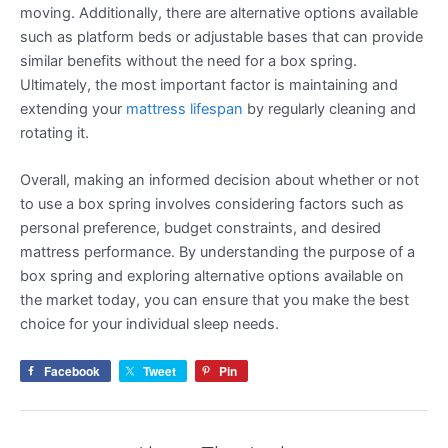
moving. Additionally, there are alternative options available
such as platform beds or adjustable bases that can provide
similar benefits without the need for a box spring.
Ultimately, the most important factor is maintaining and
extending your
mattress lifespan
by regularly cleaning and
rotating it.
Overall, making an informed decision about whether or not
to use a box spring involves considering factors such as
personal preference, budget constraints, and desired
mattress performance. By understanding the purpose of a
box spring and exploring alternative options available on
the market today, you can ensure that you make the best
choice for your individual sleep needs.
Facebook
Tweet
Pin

□ □ □ □ □

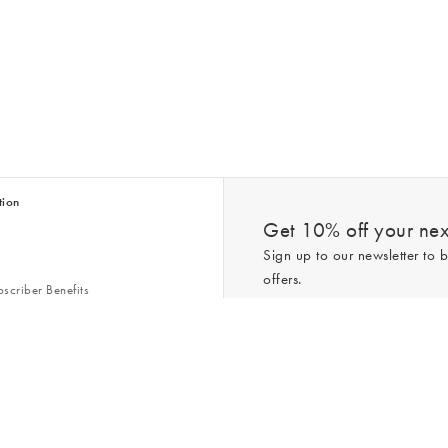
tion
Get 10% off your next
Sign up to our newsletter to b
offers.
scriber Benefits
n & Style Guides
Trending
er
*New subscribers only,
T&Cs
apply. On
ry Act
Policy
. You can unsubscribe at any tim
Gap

□ □ □ □ □

- Aim of the task -
Filter the listing above for the string "available" and copy every matching line.

- Task result -
moving. Additionally, there are alternative options available
box spring and exploring alternative options available on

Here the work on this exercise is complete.